#### [Stored records]
=-=-=

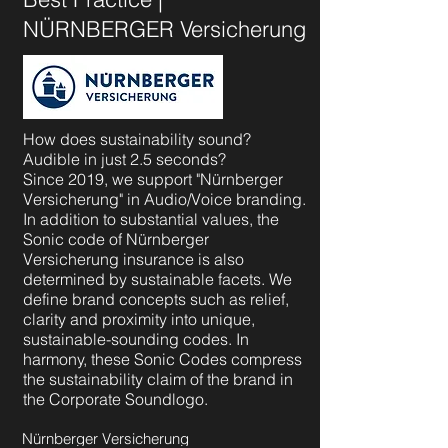
NÜRNBERGER Versicherung
How does sustainability sound?
Audible in just 2.5 seconds?
Since 2019, we support "Nürnberger
Versicherung" in Audio/Voice branding.
In addition to substantial values, the
Sonic code of Nürnberger
Versicherung insurance is also
determined by sustainable facets. We
define brand concepts such as relief,
clarity and proximity into unique,
sustainable-sounding codes. In
harmony, these Sonic Codes compress
the sustainability claim of the brand in
the Corporate Soundlogo.
Nürnberger Versicherung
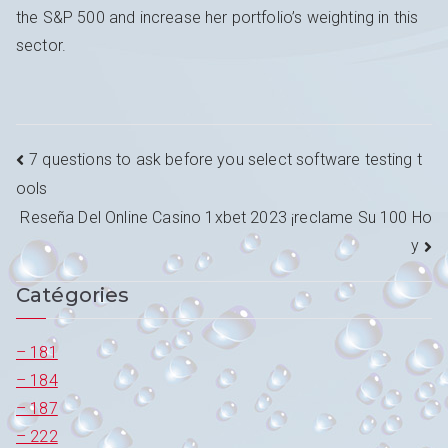
the S&P 500 and increase her portfolio’s weighting in this
sector.
Navigation
7 questions to ask before you select software testing t
ools
de
Reseña Del Online Casino 1xbet 2023 ¡reclame Su 100 Ho
l’article
y
Catégories
– 181
– 184
– 187
– 222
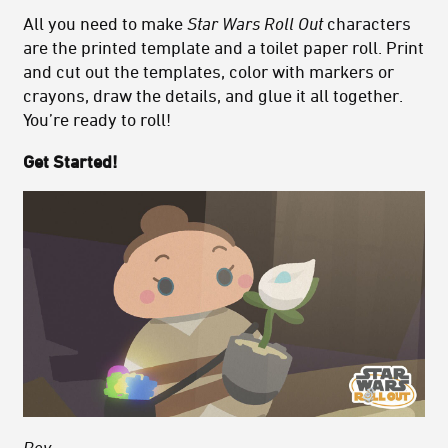
All you need to make
Star Wars Roll Out
characters
are the printed template and a toilet paper roll. Print
and cut out the templates, color with markers or
crayons, draw the details, and glue it all together.
You’re ready to roll!
Get Started!
Rey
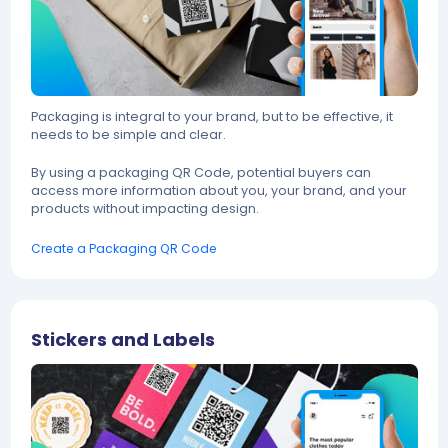
Packaging is integral to your brand, but to be effective, it
needs to be simple and clear.
By using a packaging QR Code, potential buyers can
access more information about you, your brand, and your
products without impacting design.
Create a Packaging QR Code
Stickers and Labels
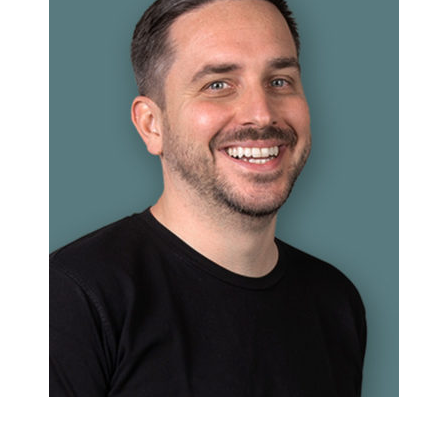
Christian Schäfer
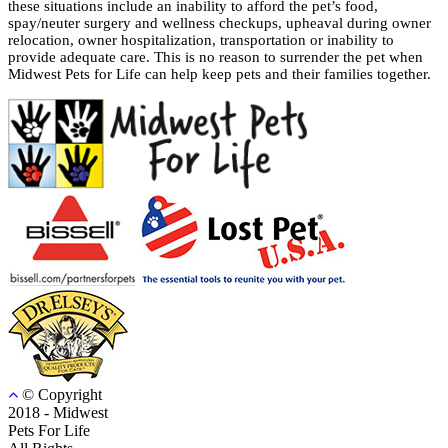
these situations include an inability to afford the pet’s food,
spay/neuter surgery and wellness checkups, upheaval during owner
relocation, owner hospitalization, transportation or inability to
provide adequate care. This is no reason to surrender the pet when
Midwest Pets for Life can help keep pets and their families together.
© Copyright
2018 - Midwest
Pets For Life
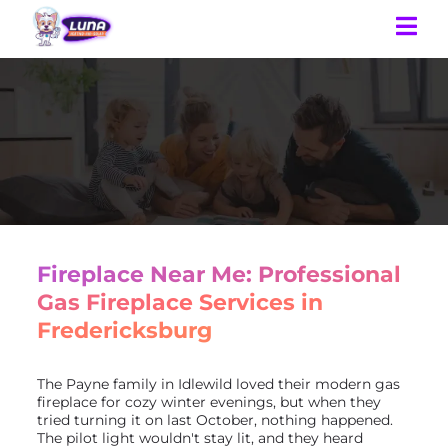
Fireplace Near Me: Professional
Gas Fireplace Services in
Fredericksburg
The Payne family in Idlewild loved their modern gas
fireplace for cozy winter evenings, but when they
tried turning it on last October, nothing happened.
The pilot light wouldn't stay lit, and they heard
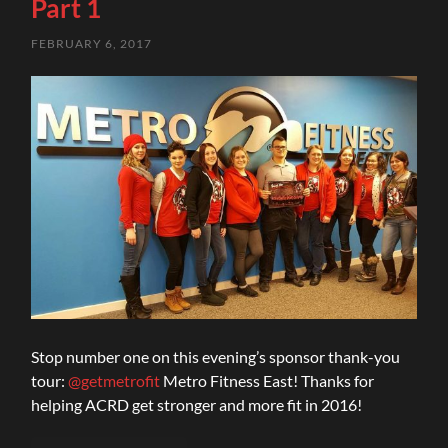
Part 1
FEBRUARY 6, 2017
Stop number one on this evening’s sponsor thank-you
tour:
@getmetrofit
Metro Fitness East! Thanks for
helping ACRD get stronger and more fit in 2016!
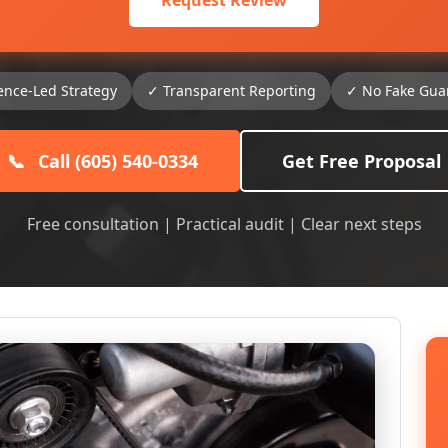
Request Review
ence-Led Strategy
✓ Transparent Reporting
✓ No Fake Gua
📞
Call (605) 540-0334
Get Free Proposal
Free consultation | Practical audit | Clear next steps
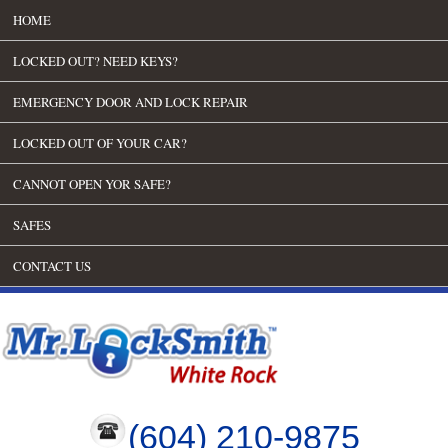
HOME
LOCKED OUT? NEED KEYS?
EMERGENCY DOOR AND LOCK REPAIR
LOCKED OUT OF YOUR CAR?
CANNOT OPEN YOR SAFE?
SAFES
CONTACT US
(604) 210-9875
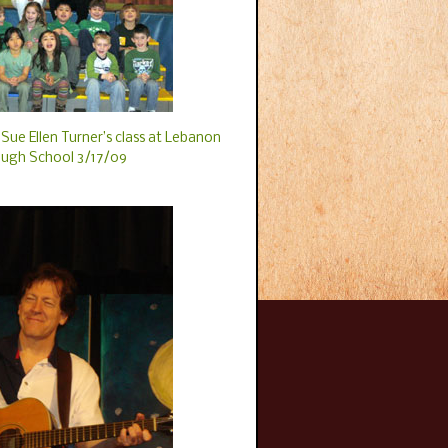
Sue Ellen Turner’s class at Lebanon
ugh School 3/17/09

=-=-=

#### [Exercise]
Only the lines from the one that holds "Free consultation |" through the end of the records above should be printed again, exactly as they are. Leave out the pictures.

#### [Answer space]
Free consultation | Practical audit | Clear next steps
HOME
LOCKED OUT? NEED KEYS?
EMERGENCY DOOR AND LOCK REPAIR
LOCKED OUT OF YOUR CAR?
CANNOT OPEN YOR SAFE?
SAFES
CONTACT US
(604) 210-9875
Sue Ellen Turner’s class at Lebanon
ugh School 3/17/09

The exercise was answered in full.